Last week, the Sixth Circuit Court of Appeals ruled that the state is liable for $225,000 in legal fees stemming from the cases against Davis because she was acting for the state when she refused to grant marriage licenses to gay couples after the Supreme Court ruled same-sex marriage legal in 2015.
In a separate ruling, however, the court said that Davis can be sued individually for damages by the couples she discriminated against.
And that has Staver panicking because his client apparently can’t afford to pay him to defend her, so he sent an email to supporters begging for money, claiming that Davis “risked everything she had rather than violate her conscience.”
“She refused to endorse what God prohibits by issuing marriage licenses with her signature to same-sex couples,” he continued, going on to say that being sued could put “her future in jeopardy.”
“Not only that, but radical LGBT activists and their allies want revenge,” Staver concluded. “Will you donate now to help Kim through to victory—and to help Liberty Counsel defend freedom, life and marriage in other cases across America?”
Seriously?
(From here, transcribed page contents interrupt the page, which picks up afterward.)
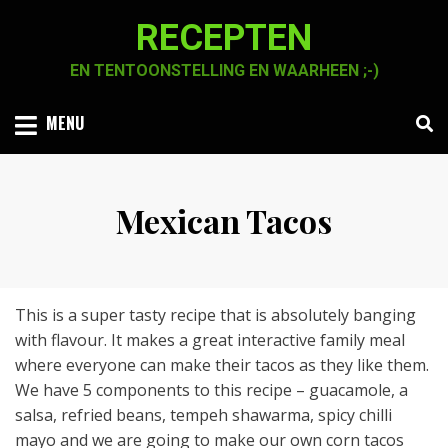
Skip
RECEPTEN
to
content
EN TENTOONSTELLING EN WAARHEEN ;-)
MENU
Mexican Tacos
Posted
by
2 januari 2021
Chaja Smook
on
This is a super tasty recipe that is absolutely banging
with flavour. It makes a great interactive family meal
where everyone can make their tacos as they like them.
We have 5 components to this recipe – guacamole, a
salsa, refried beans, tempeh shawarma, spicy chilli
mayo and we are going to make our own corn tacos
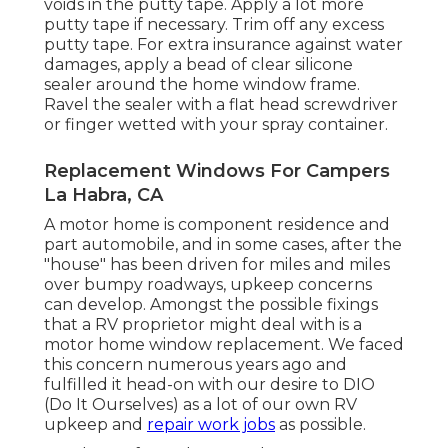
voids in the putty tape. Apply a lot more
putty tape if necessary. Trim off any excess
putty tape. For extra insurance against water
damages, apply a bead of clear silicone
sealer around the home window frame.
Ravel the sealer with a flat head screwdriver
or finger wetted with your spray container.
Replacement Windows For Campers
La Habra, CA
A motor home is component residence and
part automobile, and in some cases, after the
"house" has been driven for miles and miles
over bumpy roadways, upkeep concerns
can develop. Amongst the possible fixings
that a RV proprietor might deal with is a
motor home window replacement. We faced
this concern numerous years ago and
fulfilled it head-on with our desire to DIO
(Do It Ourselves) as a lot of our own RV
upkeep and
repair work jobs
as possible.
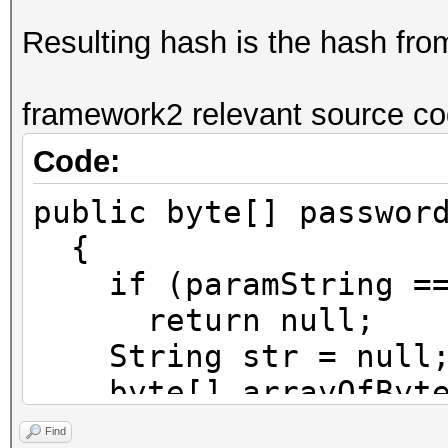
Resulting hash is the hash fr
framework2 relevant source co
Code:
public byte[] passwor
{
if (paramString ==
return null;
String str = null
byte[] arrayOfByte1
try
Find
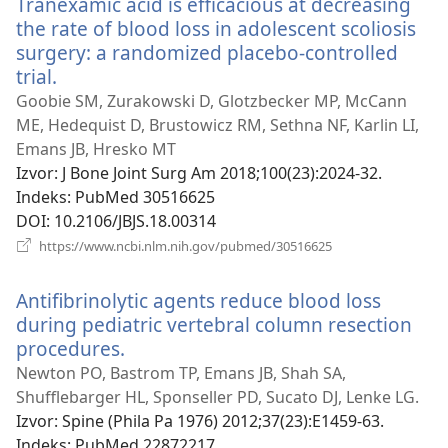
Tranexamic acid is efficacious at decreasing
prozor)
the rate of blood loss in adolescent scoliosis
surgery: a randomized placebo-controlled
trial.
(otvara
se
Goobie SM, Zurakowski D, Glotzbecker MP, McCann
novi
ME, Hedequist D, Brustowicz RM, Sethna NF, Karlin LI,
prozor)
Emans JB, Hresko MT
Izvor
‎: J Bone Joint Surg Am 2018;100(23):2024-32.
Indeks
‎: PubMed 30516625
DOI
‎: 10.2106/JBJS.18.00314
(otvara
https://www.ncbi.nlm.nih.gov/pubmed/30516625
se
novi
Antifibrinolytic agents reduce blood loss
prozor)
during pediatric vertebral column resection
procedures.
(otvara
se
Newton PO, Bastrom TP, Emans JB, Shah SA,
novi
Shufflebarger HL, Sponseller PD, Sucato DJ, Lenke LG.
prozor)
Izvor
‎: Spine (Phila Pa 1976) 2012;37(23):E1459-63.
Indeks
‎: PubMed 22872217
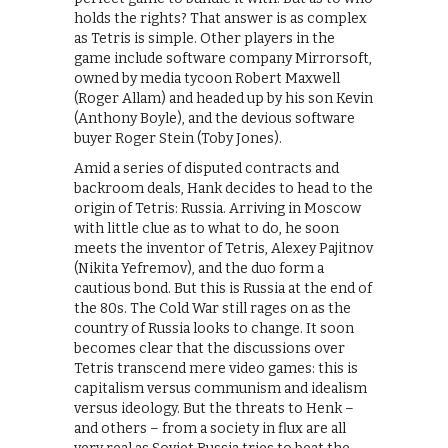
holds the rights? That answer is as complex
as Tetris is simple. Other players in the
game include software company Mirrorsoft,
owned by media tycoon Robert Maxwell
(Roger Allam) and headed up by his son Kevin
(Anthony Boyle), and the devious software
buyer Roger Stein (Toby Jones).
Amid a series of disputed contracts and
backroom deals, Hank decides to head to the
origin of Tetris: Russia. Arriving in Moscow
with little clue as to what to do, he soon
meets the inventor of Tetris, Alexey Pajitnov
(Nikita Yefremov), and the duo form a
cautious bond. But this is Russia at the end of
the 80s. The Cold War still rages on as the
country of Russia looks to change. It soon
becomes clear that the discussions over
Tetris transcend mere video games: this is
capitalism versus communism and idealism
versus ideology. But the threats to Henk –
and others – from a society in flux are all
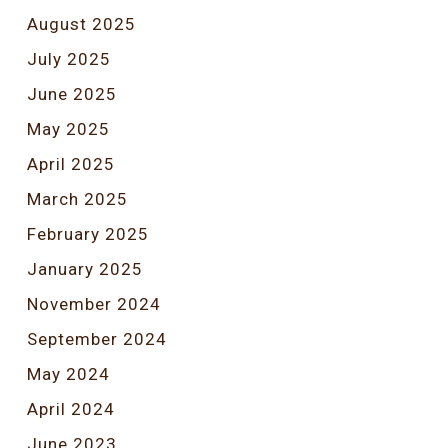
August 2025
July 2025
June 2025
May 2025
April 2025
March 2025
February 2025
January 2025
November 2024
September 2024
May 2024
April 2024
June 2023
That’s truly pathetic.
In a press release, Liberty Counsel argued that Davis should be immune from being sued.
Davis will continue to argue that she is not liable for damages because she was entitled to a religious accommodation (which Gov. Bevin and the legislature granted), and that her actions did not violate clearly established rights. The Supreme Court can strike down a law but not rewrite it. As the then-president of the Kentucky Senate argued in an amicus brief, the laws of the Commonwealth on marriage were “shredded” by the Supreme Court’s ruling, and the legislature had to enact new legislation. The duties of a clerk in the area of marriage is governed in every aspect by the laws of the Commonwealth.
If that were the case, Kentucky would still be able to outlaw interracial marriage. But there are just some things states can’t do, like discriminate against consenting adults just because of who they are marrying, especially in defiance of the high court. These gay couples just wanted to get married. They were not forcing Davis to marry them. All she had to do is do her state-sanctioned job and sign marriage licenses to people who want them. As an employee of the state, she cannot hide behind religion to deny services to anyone. Period.
Davis needs to lose her case badly so she can be an example warning all state employees that if they discriminate, it can cost them everything. Same-sex marriage is legal and bigots can go whine about their “religious freedom” in the privacy of their own homes or at church. But once they clock into their government job, their religious views should be checked at the door because the government is supposed to work for everyone.